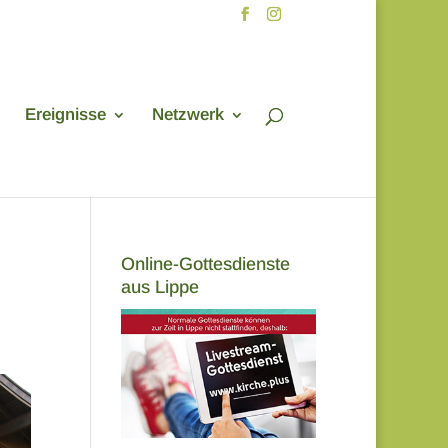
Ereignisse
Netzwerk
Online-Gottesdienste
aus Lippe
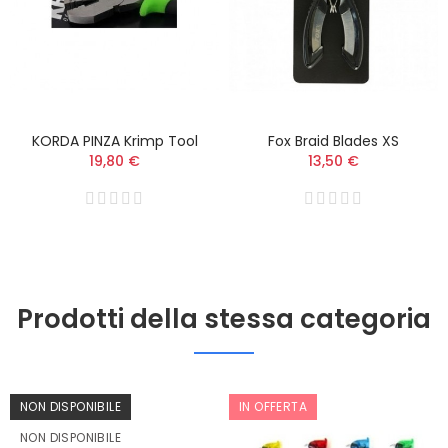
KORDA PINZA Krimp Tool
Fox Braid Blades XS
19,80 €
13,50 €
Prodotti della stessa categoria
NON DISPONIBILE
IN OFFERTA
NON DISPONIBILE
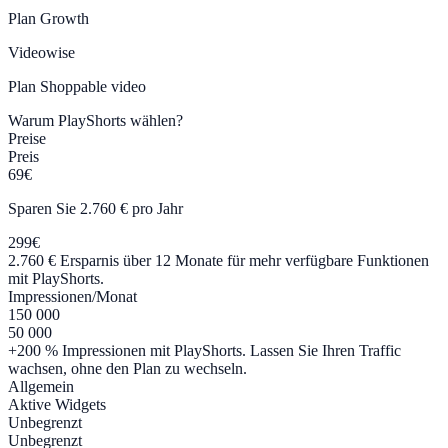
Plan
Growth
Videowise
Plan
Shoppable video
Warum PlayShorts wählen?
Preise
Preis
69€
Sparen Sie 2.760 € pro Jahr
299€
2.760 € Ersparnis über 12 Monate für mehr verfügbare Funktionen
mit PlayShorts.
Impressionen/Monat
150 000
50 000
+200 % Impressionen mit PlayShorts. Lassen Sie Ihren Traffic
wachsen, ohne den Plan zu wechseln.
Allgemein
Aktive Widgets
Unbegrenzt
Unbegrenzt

---

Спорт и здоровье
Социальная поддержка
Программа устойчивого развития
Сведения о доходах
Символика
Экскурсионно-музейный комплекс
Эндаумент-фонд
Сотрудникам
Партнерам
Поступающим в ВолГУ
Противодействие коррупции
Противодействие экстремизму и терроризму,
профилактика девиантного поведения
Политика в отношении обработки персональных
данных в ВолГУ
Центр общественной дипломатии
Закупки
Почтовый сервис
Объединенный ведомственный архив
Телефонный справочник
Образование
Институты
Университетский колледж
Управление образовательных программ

**Assignment:**
Taking the lines above, repeat exactly those from the line that contains "Эндаумент-фонд" through the line that contains "Управление образовательных программ", and both of those lines as well. Include nothing else.

**Task answer:**
Эндаумент-фонд
Сотрудникам
Партнерам
Поступающим в ВолГУ
Противодействие коррупции
Противодействие экстремизму и терроризму,
профилактика девиантного поведения
Политика в отношении обработки персональных
данных в ВолГУ
Центр общественной дипломатии
Закупки
Почтовый сервис
Объединенный ведомственный архив
Телефонный справочник
Образование
Институты
Университетский колледж
Управление образовательных программ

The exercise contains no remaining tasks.